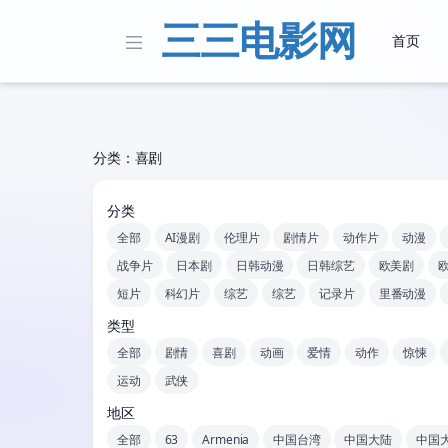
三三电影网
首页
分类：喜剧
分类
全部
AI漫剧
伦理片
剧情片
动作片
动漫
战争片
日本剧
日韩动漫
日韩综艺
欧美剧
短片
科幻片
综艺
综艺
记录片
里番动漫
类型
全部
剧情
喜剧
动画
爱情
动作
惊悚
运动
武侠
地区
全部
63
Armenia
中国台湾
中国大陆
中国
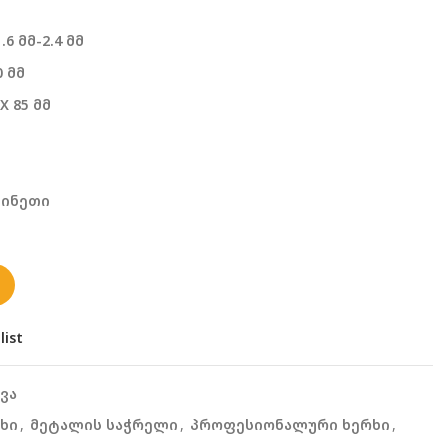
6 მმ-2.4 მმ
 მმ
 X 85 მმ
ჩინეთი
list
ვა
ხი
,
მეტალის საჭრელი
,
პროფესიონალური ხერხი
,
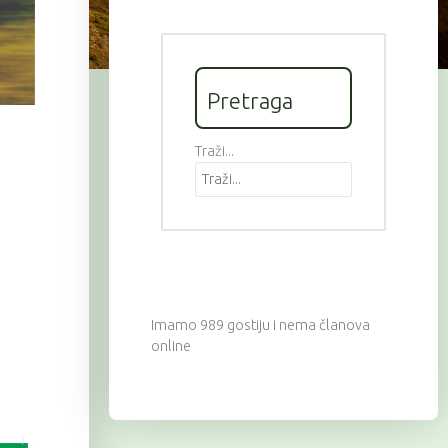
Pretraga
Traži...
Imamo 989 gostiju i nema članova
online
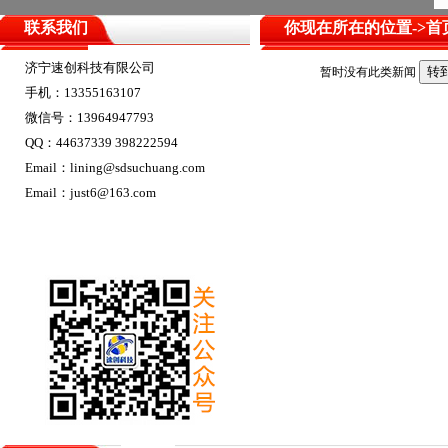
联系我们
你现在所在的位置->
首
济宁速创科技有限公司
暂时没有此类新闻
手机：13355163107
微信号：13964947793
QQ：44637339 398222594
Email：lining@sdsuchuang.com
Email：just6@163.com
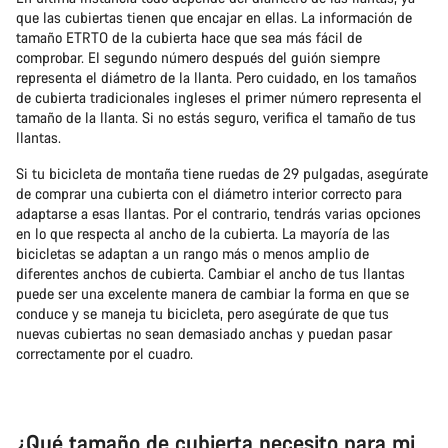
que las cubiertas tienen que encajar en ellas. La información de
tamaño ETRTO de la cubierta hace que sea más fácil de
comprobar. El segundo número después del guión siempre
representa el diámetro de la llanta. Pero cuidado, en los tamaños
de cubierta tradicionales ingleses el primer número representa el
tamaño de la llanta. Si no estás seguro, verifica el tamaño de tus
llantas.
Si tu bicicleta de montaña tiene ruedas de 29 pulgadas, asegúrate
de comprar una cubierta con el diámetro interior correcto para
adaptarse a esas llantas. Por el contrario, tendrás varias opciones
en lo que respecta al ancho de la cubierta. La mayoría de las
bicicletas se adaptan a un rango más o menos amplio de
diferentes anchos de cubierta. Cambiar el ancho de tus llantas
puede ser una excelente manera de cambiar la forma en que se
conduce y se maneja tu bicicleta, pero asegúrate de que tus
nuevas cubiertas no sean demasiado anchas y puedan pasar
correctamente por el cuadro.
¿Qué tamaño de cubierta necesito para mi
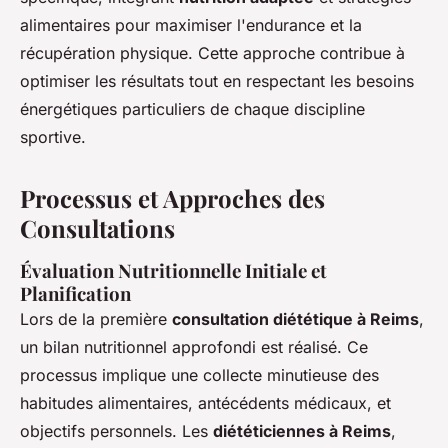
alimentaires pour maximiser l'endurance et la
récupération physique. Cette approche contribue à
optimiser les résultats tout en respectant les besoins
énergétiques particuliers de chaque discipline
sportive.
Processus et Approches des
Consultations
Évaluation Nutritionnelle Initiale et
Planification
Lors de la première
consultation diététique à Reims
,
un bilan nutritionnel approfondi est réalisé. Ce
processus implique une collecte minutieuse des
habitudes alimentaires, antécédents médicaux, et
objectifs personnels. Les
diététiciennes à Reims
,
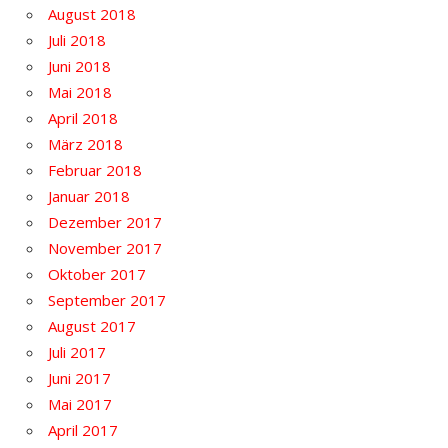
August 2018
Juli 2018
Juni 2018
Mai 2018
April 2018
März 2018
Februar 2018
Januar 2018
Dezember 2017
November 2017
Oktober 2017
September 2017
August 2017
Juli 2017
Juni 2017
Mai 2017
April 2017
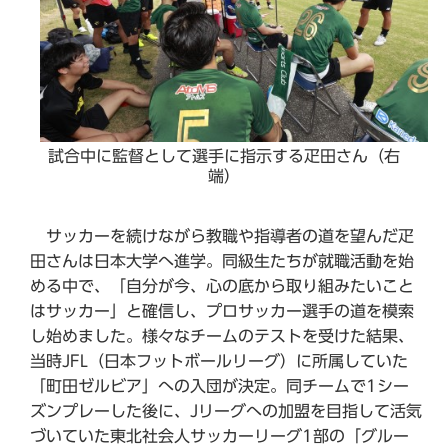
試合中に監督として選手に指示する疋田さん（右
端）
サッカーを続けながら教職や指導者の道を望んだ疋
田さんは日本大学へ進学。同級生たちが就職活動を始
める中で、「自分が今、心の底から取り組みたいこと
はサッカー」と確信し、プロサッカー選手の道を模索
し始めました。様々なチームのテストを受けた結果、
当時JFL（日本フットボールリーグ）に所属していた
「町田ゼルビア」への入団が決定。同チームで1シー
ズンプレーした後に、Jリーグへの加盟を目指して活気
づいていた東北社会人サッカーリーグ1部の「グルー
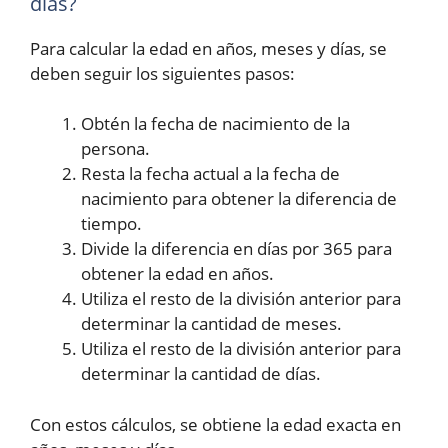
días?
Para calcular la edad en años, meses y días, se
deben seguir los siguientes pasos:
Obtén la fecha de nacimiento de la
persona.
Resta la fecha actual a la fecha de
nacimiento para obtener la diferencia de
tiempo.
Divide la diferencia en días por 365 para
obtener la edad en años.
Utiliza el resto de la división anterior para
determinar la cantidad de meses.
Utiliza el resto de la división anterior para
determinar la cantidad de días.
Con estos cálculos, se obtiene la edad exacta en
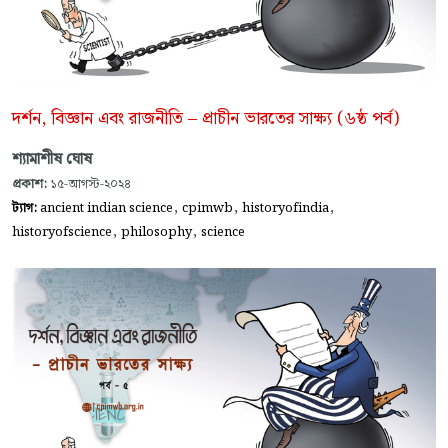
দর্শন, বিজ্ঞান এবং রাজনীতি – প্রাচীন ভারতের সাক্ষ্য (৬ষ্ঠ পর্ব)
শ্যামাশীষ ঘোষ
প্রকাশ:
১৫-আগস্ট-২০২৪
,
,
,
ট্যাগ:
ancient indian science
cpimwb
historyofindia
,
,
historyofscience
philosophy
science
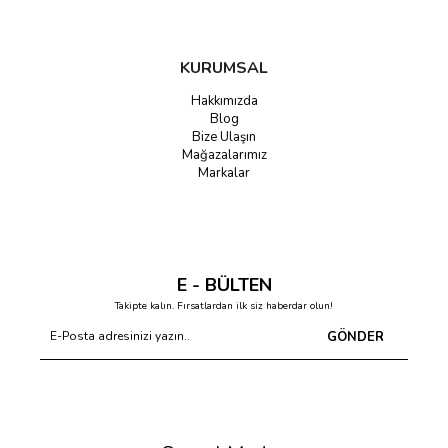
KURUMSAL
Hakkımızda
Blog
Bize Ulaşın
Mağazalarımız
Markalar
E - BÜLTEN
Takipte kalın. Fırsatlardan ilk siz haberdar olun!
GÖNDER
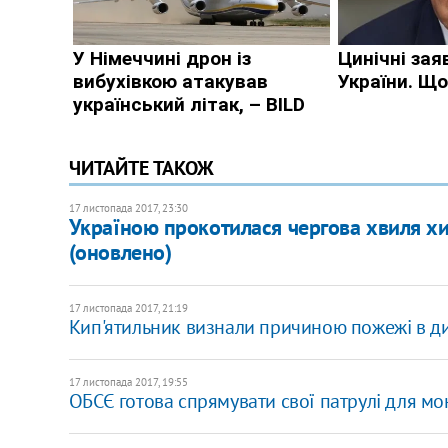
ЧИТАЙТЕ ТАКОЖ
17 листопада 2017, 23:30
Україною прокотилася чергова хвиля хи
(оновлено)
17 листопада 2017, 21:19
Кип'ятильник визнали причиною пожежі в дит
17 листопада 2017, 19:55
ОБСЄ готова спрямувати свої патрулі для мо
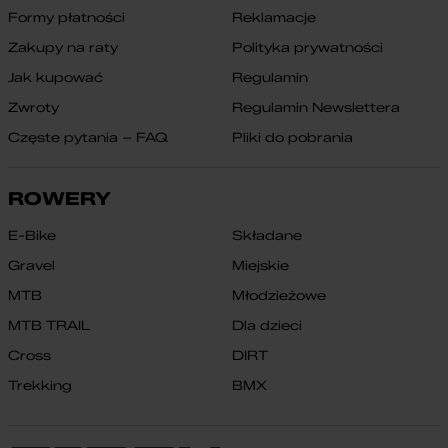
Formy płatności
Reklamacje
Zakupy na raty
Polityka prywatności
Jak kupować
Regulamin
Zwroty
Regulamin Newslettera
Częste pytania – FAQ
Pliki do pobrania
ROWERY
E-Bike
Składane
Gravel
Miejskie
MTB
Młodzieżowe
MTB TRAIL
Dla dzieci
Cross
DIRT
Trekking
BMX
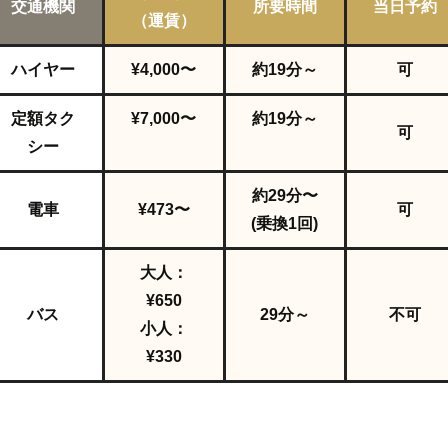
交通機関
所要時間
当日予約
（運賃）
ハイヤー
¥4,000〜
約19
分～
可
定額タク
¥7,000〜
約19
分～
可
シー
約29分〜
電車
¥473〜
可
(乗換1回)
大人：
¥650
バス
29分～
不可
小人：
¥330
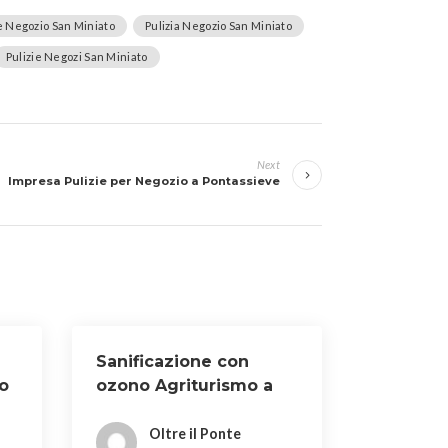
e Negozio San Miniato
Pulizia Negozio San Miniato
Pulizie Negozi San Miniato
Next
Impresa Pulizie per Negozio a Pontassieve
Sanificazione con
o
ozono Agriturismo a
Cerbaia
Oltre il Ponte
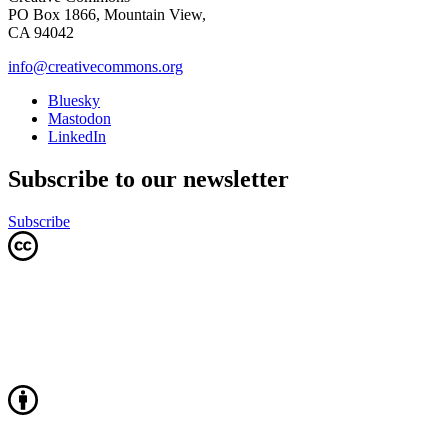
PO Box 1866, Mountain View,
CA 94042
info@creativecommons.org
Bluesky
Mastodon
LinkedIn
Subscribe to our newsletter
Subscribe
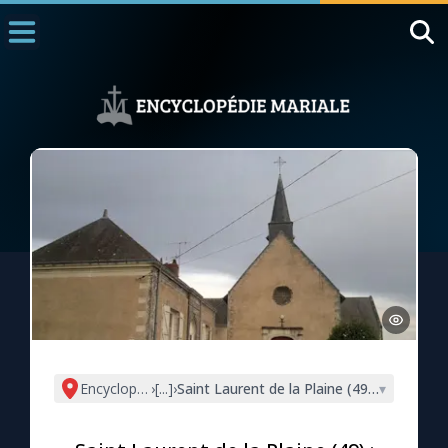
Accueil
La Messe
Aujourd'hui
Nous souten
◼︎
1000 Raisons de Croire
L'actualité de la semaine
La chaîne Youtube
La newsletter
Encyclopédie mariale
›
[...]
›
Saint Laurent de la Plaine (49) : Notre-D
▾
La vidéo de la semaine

^^^^^^^^

* [ACTIVITY]: Your answer must be an exact copy of the records above, with every picture left out.

* [OUTPUT BELOW]:
三三电影网
首页
分类：喜剧
分类
全部
AI漫剧
伦理片
剧情片
动作片
动漫
战争片
日本剧
日韩动漫
日韩综艺
欧美剧
短片
科幻片
综艺
综艺
记录片
里番动漫
类型
全部
剧情
喜剧
动画
爱情
动作
惊悚
运动
武侠
地区
全部
63
Armenia
中国台湾
中国大陆
中国
6 მმ-2.4 მმ
 მმ
 X 85 მმ
ჩინეთი
list
ვა
ხი
,
მეტალის საჭრელი
,
პროფესიონალური ხერხი
,
Pretraga
Traži...
Imamo 989 gostiju i nema članova
online
联系我们
你现在所在的位置->
首
济宁速创科技有限公司
暂时没有此类新闻
手机：13355163107
微信号：13964947793
QQ：44637339 398222594
Email：lining@sdsuchuang.com
Email：just6@163.com
que las cubiertas tienen que encajar en ellas. La información de
tamaño ETRTO de la cubierta hace que sea más fácil de
comprobar. El segundo número después del guión siempre
representa el diámetro de la llanta. Pero cuidado, en los tamaños
de cubierta tradicionales ingleses el primer número representa el
tamaño de la llanta. Si no estás seguro, verifica el tamaño de tus
llantas.
Si tu bicicleta de montaña tiene ruedas de 29 pulgadas, asegúrate
de comprar una cubierta con el diámetro interior correcto para
adaptarse a esas llantas. Por el contrario, tendrás varias opciones
en lo que respecta al ancho de la cubierta. La mayoría de las
bicicletas se adaptan a un rango más o menos amplio de
diferentes anchos de cubierta. Cambiar el ancho de tus llantas
puede ser una excelente manera de cambiar la forma en que se
conduce y se maneja tu bicicleta, pero asegúrate de que tus
nuevas cubiertas no sean demasiado anchas y puedan pasar
correctamente por el cuadro.
¿Qué tamaño de cubierta necesito para mi
alimentaires pour maximiser l'endurance et la
récupération physique. Cette approche contribue à
optimiser les résultats tout en respectant les besoins
énergétiques particuliers de chaque discipline
sportive.
Processus et Approches des
Consultations
Évaluation Nutritionnelle Initiale et
Planification
Lors de la première
consultation diététique à Reims
,
un bilan nutritionnel approfondi est réalisé. Ce
processus implique une collecte minutieuse des
habitudes alimentaires, antécédents médicaux, et
objectifs personnels. Les
diététiciennes à Reims
,
August 2018
Juli 2018
Juni 2018
Mai 2018
April 2018
März 2018
Februar 2018
Januar 2018
Dezember 2017
November 2017
Oktober 2017
September 2017
August 2017
Juli 2017
Juni 2017
Mai 2017
April 2017
試合中に監督として選手に指示する疋田さん（右
端）
サッカーを続けながら教職や指導者の道を望んだ疋
田さんは日本大学へ進学。同級生たちが就職活動を始
める中で、「自分が今、心の底から取り組みたいこと
はサッカー」と確信し、プロサッカー選手の道を模索
し始めました。様々なチームのテストを受けた結果、
当時JFL（日本フットボールリーグ）に所属していた
「町田ゼルビア」への入団が決定。同チームで1シー
ズンプレーした後に、Jリーグへの加盟を目指して活気
づいていた東北社会人サッカーリーグ1部の「グルー
días?
Para calcular la edad en años, meses y días, se
deben seguir los siguientes pasos:
Obtén la fecha de nacimiento de la
persona.
Resta la fecha actual a la fecha de
nacimiento para obtener la diferencia de
tiempo.
Divide la diferencia en días por 365 para
obtener la edad en años.
Utiliza el resto de la división anterior para
determinar la cantidad de meses.
Utiliza el resto de la división anterior para
determinar la cantidad de días.
Con estos cálculos, se obtiene la edad exacta en
দর্শন, বিজ্ঞান এবং রাজনীতি – প্রাচীন ভারতের সাক্ষ্য (৬ষ্ঠ পর্ব)
শ্যামাশীষ ঘোষ
প্রকাশ:
১৫-আগস্ট-২০২৪
,
,
,
ট্যাগ:
ancient indian science
cpimwb
historyofindia
,
,
historyofscience
philosophy
science
KURUMSAL
Hakkımızda
Blog
Bize Ulaşın
Mağazalarımız
Markalar
E - BÜLTEN
Takipte kalın. Fırsatlardan ilk siz haberdar olun!
GÖNDER
ЧИТАЙТЕ ТАКОЖ
17 листопада 2017, 23:30
Україною прокотилася чергова хвиля хи
(оновлено)
17 листопада 2017, 21:19
Кип'ятильник визнали причиною пожежі в дит
17 листопада 2017, 19:55
ОБСЄ готова спрямувати свої патрулі для мо
Formy płatności
Reklamacje
Zakupy na raty
Polityka prywatności
Jak kupować
Regulamin
Zwroty
Regulamin Newslettera
Częste pytania – FAQ
Pliki do pobrania
ROWERY
E-Bike
Składane
Gravel
Miejskie
MTB
Młodzieżowe
MTB TRAIL
Dla dzieci
Cross
DIRT
Trekking
BMX
交通機関
所要時間
当日予約
（運賃）
ハイヤー
¥4,000〜
約19
分～
可
定額タク
¥7,000〜
約19
分～
可
シー
約29分〜
電車
¥473〜
可
(乗換1回)
大人：
¥650
バス
29分～
不可
小人：
¥330
e Negozio San Miniato
Pulizia Negozio San Miniato
Pulizie Negozi San Miniato
Next
Impresa Pulizie per Negozio a Pontassieve
Sanificazione con
o
ozono Agriturismo a
Cerbaia
Oltre il Ponte
PO Box 1866, Mountain View,
CA 94042
info@creativecommons.org
Bluesky
Mastodon
LinkedIn
Subscribe to our newsletter
Subscribe
Accueil
La Messe
Aujourd'hui
Nous souten
◼︎
1000 Raisons de Croire
L'actualité de la semaine
La chaîne Youtube
La newsletter
Encyclopédie mariale
›
[...]
›
Saint Laurent de la Plaine (49) : Notre-D
▾
La vidéo de la semaine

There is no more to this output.